Google CSE support for Google's end-to-end encrypted email
Caution
This feature is a technical preview for evaluation in non-production environments. A technical preview introduces new, limited functionality for customer feedback as we work on the feature. Details and functionality are subject to change. This includes API endpoints, UI elements, and CLI commands. We cannot guarantee that data created as part of a technical preview will be retained after the feature is finalized.
Google Workspace can use the Key ACL Service (KACLS) to encrypt and decrypt Gmail messages. To enable this client-side encryption, you must first complete the additional prerequisites for Gmail. You can skip the certificate preparation step.

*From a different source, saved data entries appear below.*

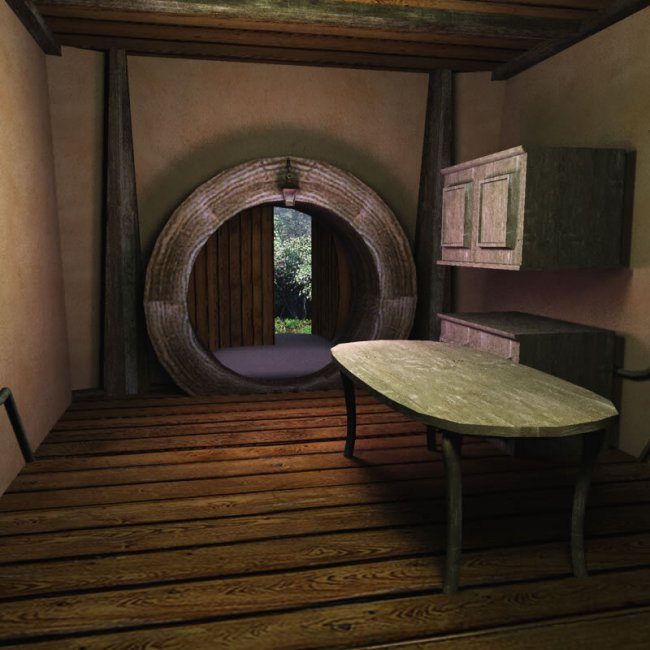 Where is `wood panels`? This screenshot has width=650, height=650. wood panels is located at coordinates (313, 473), (343, 538). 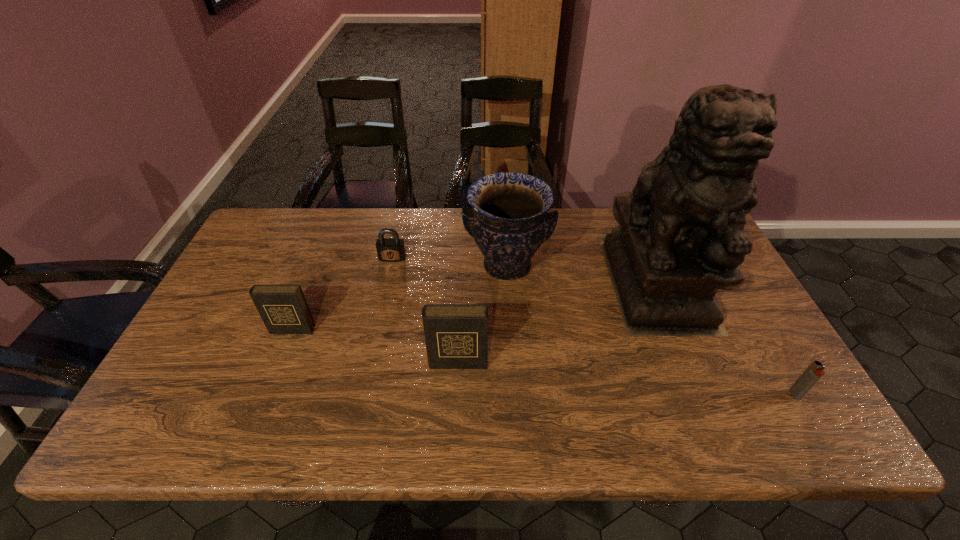 Where is `free area in between the shorter diary and the igniter`? This screenshot has height=540, width=960. free area in between the shorter diary and the igniter is located at coordinates (543, 362).

This screenshot has width=960, height=540. I want to click on free spot between the padlock and the leftmost object, so click(x=342, y=294).

I want to click on vacant point located between the second object from right to left and the third tallest object, so click(x=557, y=321).

Find the location of a particular element. free space between the sculpture and the rightmost object is located at coordinates (726, 338).

Where is `vacant space in between the fifth object from left to right and the second tallest object`? This screenshot has width=960, height=540. vacant space in between the fifth object from left to right and the second tallest object is located at coordinates (581, 273).

Point out which object is positioned as the third nearest to the rightmost object. Please provide its 2D coordinates. Your answer should be formatted as a tuple, i.e. [(x, y)], where the tuple contains the x and y coordinates of a point satisfying the conditions above.

[(456, 335)]

You are a GUI agent. You are given a task and a screenshot of the screen. Output one action in this format:
    pyautogui.click(x=<x>, y=<y>)
    Task: Click on the object that is the second closest to the padlock
    
    Given the screenshot: What is the action you would take?
    pyautogui.click(x=283, y=308)

At what (x,y) coordinates should I click in order to perform the action: click on vacant space that satisfies the following two spatial constraints: 1. on the front of the rightmost object near the keyhole; 2. on the left side of the fifth object from right to left. Please return your answer as a coordinate pair (x, y). Looking at the image, I should click on tap(363, 395).

Where is `vacant point that satisfies the following two spatial constraints: 1. on the front of the second object from left to right near the keyhole; 2. on the right side of the rightmost object`? vacant point that satisfies the following two spatial constraints: 1. on the front of the second object from left to right near the keyhole; 2. on the right side of the rightmost object is located at coordinates (363, 395). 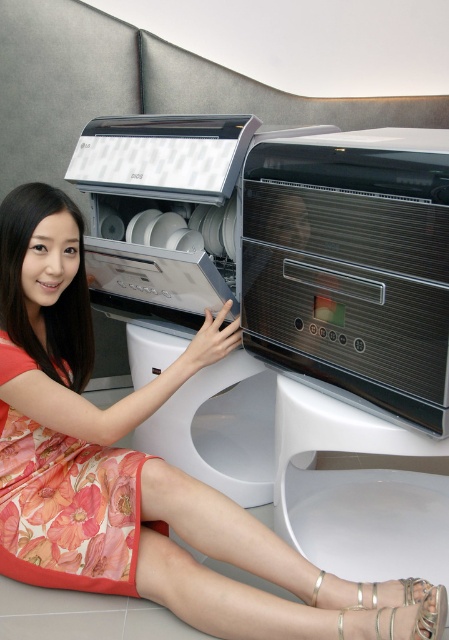 Can you confirm if white glossy dishwasher at center is thinner than pink floral dress at center?

Incorrect, white glossy dishwasher at center's width is not less than pink floral dress at center's.

Does white glossy dishwasher at center appear on the right side of pink floral dress at center?

Indeed, white glossy dishwasher at center is positioned on the right side of pink floral dress at center.

Is point (382, 164) closer to viewer compared to point (42, 288)?

Yes, point (382, 164) is in front of point (42, 288).

The width and height of the screenshot is (449, 640). I want to click on white glossy dishwasher at center, so click(284, 246).

Does point (113, 285) come in front of point (71, 502)?

No, it is not.

Can you confirm if white glossy dishwasher at center is smaller than floral silk dress at lower left?

No.

Who is more distant from viewer, [441,163] or [54,566]?

The point [54,566] is behind.

Find the location of `white glossy dishwasher at center`. white glossy dishwasher at center is located at coordinates (284, 246).

Who is lower down, pink floral dress at center or floral silk dress at lower left?

pink floral dress at center is lower down.

Is pink floral dress at center thinner than floral silk dress at lower left?

Incorrect, pink floral dress at center's width is not less than floral silk dress at lower left's.

Is point (34, 422) positioned before point (22, 440)?

No, (34, 422) is behind (22, 440).

Where is `pink floral dress at center`? pink floral dress at center is located at coordinates (140, 468). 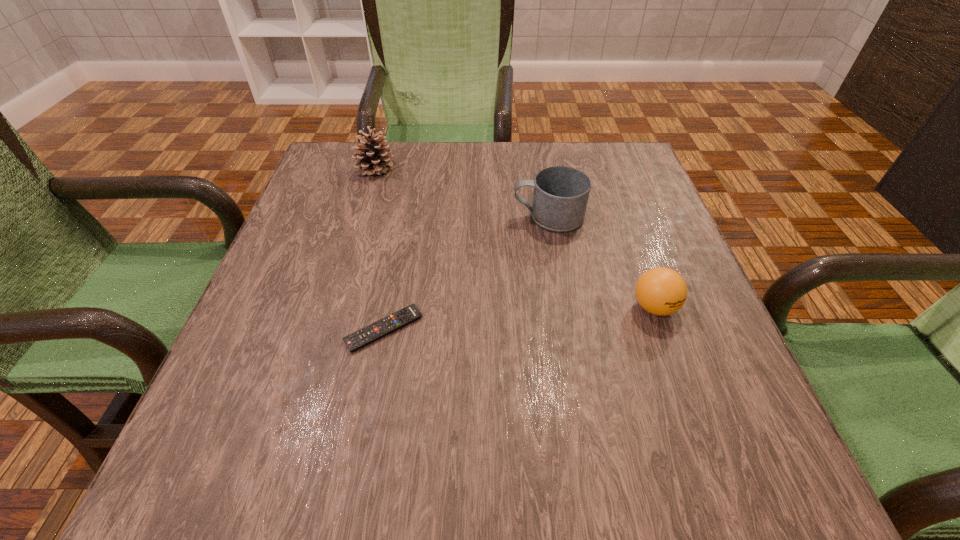 In order to click on free space located 0.400m on the right of the remote control in this screenshot , I will do `click(650, 329)`.

Image resolution: width=960 pixels, height=540 pixels. Identify the location of object at the far edge. (375, 159).

Identify the location of object present at the left edge. (375, 159).

Locate an element on the screen. The height and width of the screenshot is (540, 960). object that is positioned at the right edge is located at coordinates coord(661,291).

What are the coordinates of `object situated at the far left corner` in the screenshot? It's located at (375, 159).

This screenshot has width=960, height=540. I want to click on free region at the far edge, so click(452, 142).

The height and width of the screenshot is (540, 960). In the image, there is a desktop. Find the location of `free space at the left edge`. free space at the left edge is located at coordinates (271, 332).

The image size is (960, 540). Identify the location of free point at the right edge. tap(622, 252).

This screenshot has width=960, height=540. In the image, there is a desktop. What are the coordinates of `vacant region at the far left corner` in the screenshot? It's located at (323, 174).

Locate an element on the screen. Image resolution: width=960 pixels, height=540 pixels. free space at the near left corner of the desktop is located at coordinates (258, 487). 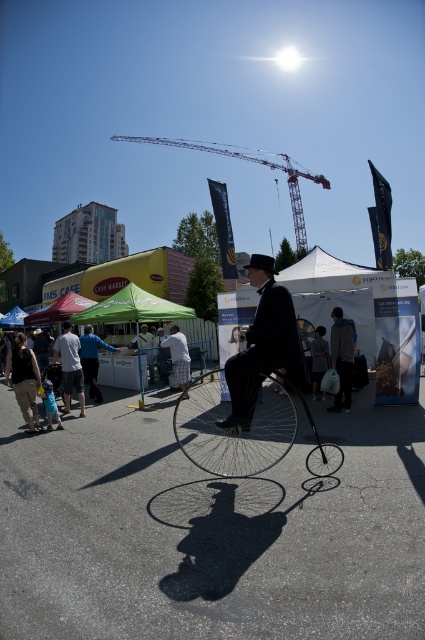 You are a photographer trying to capture the scene. You notice the matte black suit at center and the green fabric canopy at center. Which object would appear narrower in your photo?

The matte black suit at center is thinner than the green fabric canopy at center, so it would appear narrower in the photo.

You are standing at the point marked as point [263,344] in the image. What object are you directly facing?

The point [263,344] corresponds to the matte black suit at center, so you are directly facing the matte black suit at center.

Google's end-to-end encrypted email ("Send to anyone") offers a simpler alternative to CSE. It allows enterprise Gmail users to send end-to-end encrypted messages to any email address. Google's end-to-end encrypted email requires the Assured Control add-on.
Note
CipherTrust Manager versions 2.10 through 2.19 support the alpha and beta releases of Google's end-to-end encrypted email.
External recipients are granted guest accounts. These accounts:
Reside within a dedicated organizational unit (OU) or group.
Are fully owned by the customer's organization.
Must adhere to the customer's organization's policies.
Admin controls allow Gmail users to access their accounts.
Enable Send to anyone
To enable "Send to anyone" from the Google Admin console:
Open the Google Admin console.
Log on to the user domain as a super admin.
Navigate to Data > Compliance > Client-Side Encryption > Gmail.
Under Send to anyone, click the Edit icon.
Enable Allow users to send client-side encrypted messages to recipients who aren't using S/MIME.
Click Save.
Note
This feature is released by Google in three separate phases: Alpha, Beta, and General Availability (GA). Each phase represents a different level of maturity, stability, and support.
Alpha: The Alpha release doesn't support external and guest recipeints.
Beta: The Beta release will support external Gmail domains but not guests. Additionally, the Beta release will support the following.
Setting up a guest Identity Provider (IdP) for external recipients.
Sending emails to other Workspace domains (Gmail).
Sending emails to @gmail.com consumer accounts.
GA: GA will support guest recipients.